Bob: The Sequel
I told you a couple of months ago about my friend Bob (you can read that here). The story continued after my post in August in much the way it always has. Bob and I struggled to find a way to get help for him that he couldn’t single-handedly blow up due to his mental illness. In mid-September it became clear that there was no place in Hope he could secure housing, so despite a few choice words he took my advice and headed to Langley where he has a sympathetic Mental Health worker and there are many more potential resources. She called a few days later to let me know that he had shown up at their drop in centre and had been connected with an outreach worker who was helping him find housing.
That was great news, and more than three weeks passed with no word from Bob. But he has a wandering spirit, so it didn’t surprise me too much that he showed up at our church last week-end. The police (and by that he means the voices he hears due to his schizophrenia) had told him he had to come back to Hope and talk to me. He wasn’t sure why, maybe it was because he owed the local deli some money, he guessed.
He sat through our worship service and as I spoke on Exodus 14 (hear the message here), I couldn’t help but notice that there was something different about him. On past Sundays he would either sleep though the sermon or cross his arms and scowl at anyone unlucky enough to catch his gaze. This week was different, he sat upright, almost leaning forward in his chair. He was tracking with the sermon, nodding in agreement at the appropriate places, laughing at the jokes. His face was engaged and alive in a way I have never seen it. It was such a radical departure from the norm that I noticed it repeatedly as I spoke.
The sermon was on the Children of Israel crossing the Red Sea. At the close the message I tried to drive home the point that no matter what we feel is pursuing us from our past or what about the future looks impossible, the love and grace of God is enough.
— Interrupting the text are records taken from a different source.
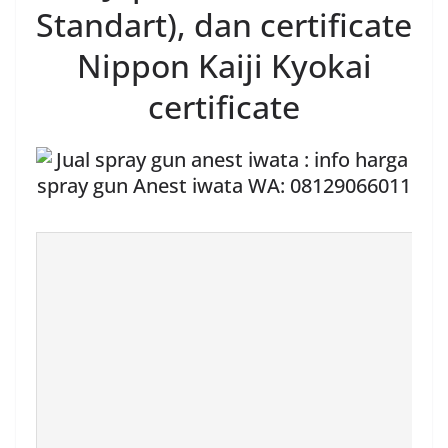
Standart), dan certificate
Nippon Kaiji Kyokai
certificate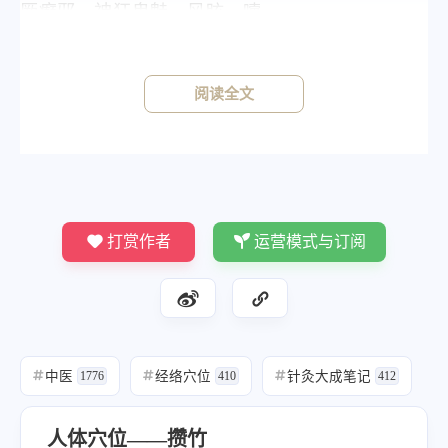
厥癫邪，神狂鬼魅，风眩，嚏。
阅读全文
针灸方法
《针灸大成》
《素注》针二分，留六呼，灸三壮。《铜人》禁
灸，针一分，留三呼，泻三吸，徐徐出针。宜以
细三棱针刺之，宣泄热气，三度刺，目大明。
打赏作者
运营模式与订阅
《明堂》宜细三棱针三分，出血，灸一壮。
中医
经络穴位
针灸大成笔记
#
1776
#
410
#
412
人体穴位——攒竹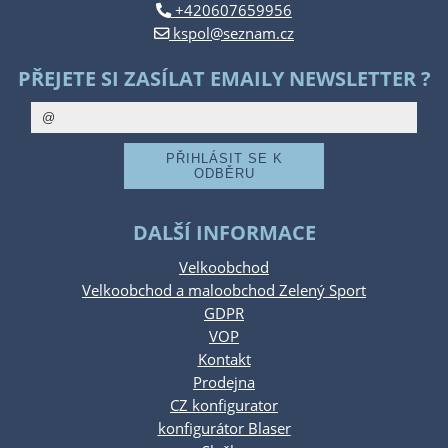
+420607659956
kspol@seznam.cz
PŘEJETE SI ZASÍLAT EMAILY NEWSLETTER ?
DALŠÍ INFORMACE
Velkoobchod
Velkoobchod a maloobchod Zelený Sport
GDPR
VOP
Kontakt
Prodejna
CZ konfigurator
konfigurátor Blaser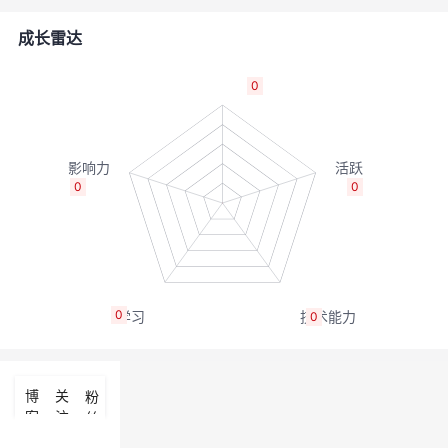
者
成长雷达
我
0
的
我
博
的
我
0
0
客
论
的
我
坛
圈
的
我
0
0
子
直
的
我
我
播
活
的
博
关
粉
客
注
丝
我
动
关
的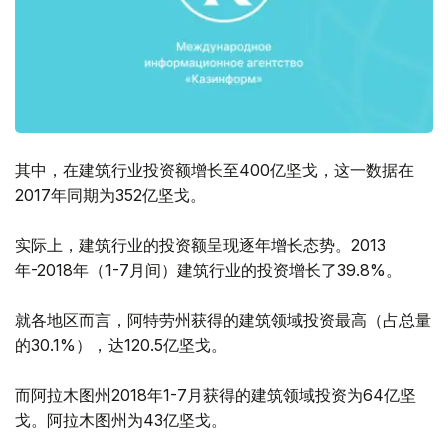
其中，在建筑行业投资额增长至400亿坚戈，这一数据在
2017年同期为352亿坚戈。
实际上，建筑行业的投资额呈现逐年增长态势。2013
年-2018年（1-7月间）建筑行业的投资增长了39.8%。
就各地区而言，阿特劳州获得的建筑领域投资最高（占总量
的30.1%），达120.5亿坚戈。
而阿拉木图州2018年1-7月获得的建筑领域投资为64亿坚
戈。阿拉木图州为43亿坚戈。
I led the congregation through a guided prayer where they took both the evils of the past and the fears for the future and held them up to God, “standing still” and allowing his love and grace to “fight for them”. As I did this I saw Bob wipe a tear from his cheek.
After church my Associate Pastor Jake told me about the conversation he had with Bob right after the service.
Jake: “How’s it going Bob?’
Bob: “I want to change the world.”
Jake: (obviously surprised by Bob’s comment) “What was that, Bob?”
Bob: “I want to change the world. To give it hope. To give it…commitments.”
Here’s what strikes me about this. I am sure that within the next 30 minutes Bob was swearing at someone for not giving him money or buying his lunch. Yet in that moment there was something lovely in Bob that floated to the surface. Despite his painful past and the brokenness that comes from his years of suffering with mental illness, the truth of the love and grace of God penetrated the fog and lifted up a beautiful aspect of Bob so that we could have a glimpse. It’s evidence of the very present, yet distorted, image of God that resides in each and every human being. We often think that the way to change people is to demand better, or to educate them toward change. Those things do matter, but I am more and more convinced that the only thing that penetrates deeply to the core of who we are is a strong experience of the love and grace of God. It’s what allowed Bob, if only for a moment, to express his beautiful desire to change the world by giving it hope.
That evening Bob got on a bus and headed back to Langley. But before he did, he once again helped me to understand a desire that resonates deep within me. I long for the church to be a place that doesn’t just tell people about the grace of God, but makes the experience of it tangible and real for all those it touches.